What you have to do: Reproduce the records below exactly, leaving their images out.
* * * * * * * * *
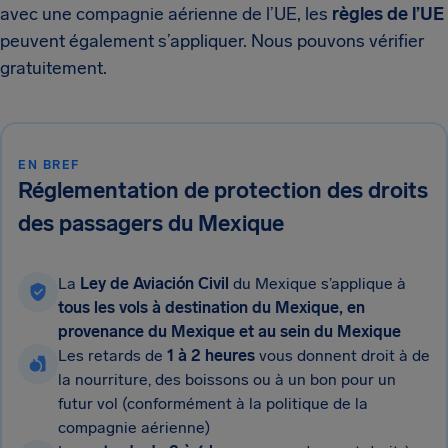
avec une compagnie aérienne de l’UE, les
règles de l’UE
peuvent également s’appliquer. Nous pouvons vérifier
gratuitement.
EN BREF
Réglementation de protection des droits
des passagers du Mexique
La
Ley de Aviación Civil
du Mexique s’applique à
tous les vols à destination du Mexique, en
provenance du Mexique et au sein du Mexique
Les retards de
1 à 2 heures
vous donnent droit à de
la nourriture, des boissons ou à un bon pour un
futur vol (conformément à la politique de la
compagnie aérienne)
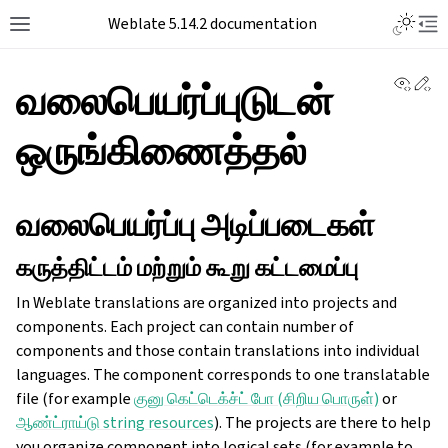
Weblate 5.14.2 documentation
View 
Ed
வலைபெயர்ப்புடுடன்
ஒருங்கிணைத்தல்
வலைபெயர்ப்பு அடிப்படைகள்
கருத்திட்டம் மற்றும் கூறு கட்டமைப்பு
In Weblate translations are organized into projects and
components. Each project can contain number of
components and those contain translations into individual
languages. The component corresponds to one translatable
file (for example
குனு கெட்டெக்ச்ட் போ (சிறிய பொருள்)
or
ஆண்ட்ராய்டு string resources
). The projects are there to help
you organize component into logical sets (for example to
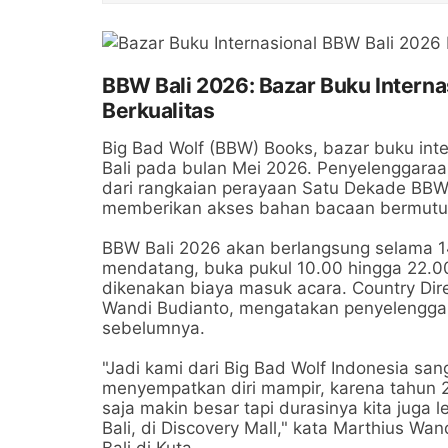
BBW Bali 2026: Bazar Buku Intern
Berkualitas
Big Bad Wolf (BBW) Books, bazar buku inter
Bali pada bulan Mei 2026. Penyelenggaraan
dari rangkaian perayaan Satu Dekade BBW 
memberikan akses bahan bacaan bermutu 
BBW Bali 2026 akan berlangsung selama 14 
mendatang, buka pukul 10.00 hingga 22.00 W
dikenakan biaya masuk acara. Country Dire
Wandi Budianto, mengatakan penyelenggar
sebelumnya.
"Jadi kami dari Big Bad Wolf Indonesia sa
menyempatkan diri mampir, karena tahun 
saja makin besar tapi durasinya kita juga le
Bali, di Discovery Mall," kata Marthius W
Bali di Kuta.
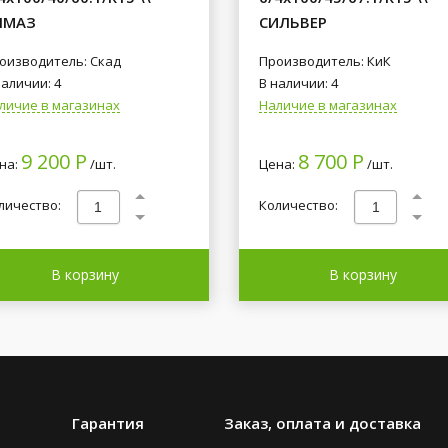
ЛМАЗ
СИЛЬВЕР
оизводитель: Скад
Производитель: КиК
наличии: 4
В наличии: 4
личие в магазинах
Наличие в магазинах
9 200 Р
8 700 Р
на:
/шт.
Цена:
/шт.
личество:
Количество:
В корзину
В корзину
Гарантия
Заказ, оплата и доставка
* * * * * * * * *
Written response:
avec une compagnie aérienne de l’UE, les
règles de l’UE
peuvent également s’appliquer. Nous pouvons vérifier
gratuitement.
EN BREF
Réglementation de protection des droits
des passagers du Mexique
La
Ley de Aviación Civil
du Mexique s’applique à
tous les vols à destination du Mexique, en
provenance du Mexique et au sein du Mexique
Les retards de
1 à 2 heures
vous donnent droit à de
la nourriture, des boissons ou à un bon pour un
futur vol (conformément à la politique de la
compagnie aérienne)
Weblate 5.14.2 documentation
View 
Ed
வலைபெயர்ப்புடுடன்
ஒருங்கிணைத்தல்
வலைபெயர்ப்பு அடிப்படைகள்
கருத்திட்டம் மற்றும் கூறு கட்டமைப்பு
In Weblate translations are organized into projects and
components. Each project can contain number of
components and those contain translations into individual
languages. The component corresponds to one translatable
file (for example
குனு கெட்டெக்ச்ட் போ (சிறிய பொருள்)
or
ஆண்ட்ராய்டு string resources
). The projects are there to help
you organize component into logical sets (for example to
BBW Bali 2026: Bazar Buku Intern
Berkualitas
Big Bad Wolf (BBW) Books, bazar buku inter
Bali pada bulan Mei 2026. Penyelenggaraan
dari rangkaian perayaan Satu Dekade BBW 
memberikan akses bahan bacaan bermutu 
BBW Bali 2026 akan berlangsung selama 14 
mendatang, buka pukul 10.00 hingga 22.00 W
dikenakan biaya masuk acara. Country Dire
Wandi Budianto, mengatakan penyelenggar
sebelumnya.
"Jadi kami dari Big Bad Wolf Indonesia sa
menyempatkan diri mampir, karena tahun 
saja makin besar tapi durasinya kita juga le
Bali, di Discovery Mall," kata Marthius W
Bali di Kuta.
ЛМАЗ
СИЛЬВЕР
оизводитель: Скад
Производитель: КиК
наличии: 4
В наличии: 4
личие в магазинах
Наличие в магазинах
9 200 Р
8 700 Р
на:
/шт.
Цена:
/шт.
личество:
Количество:
В корзину
В корзину
Гарантия
Заказ, оплата и доставка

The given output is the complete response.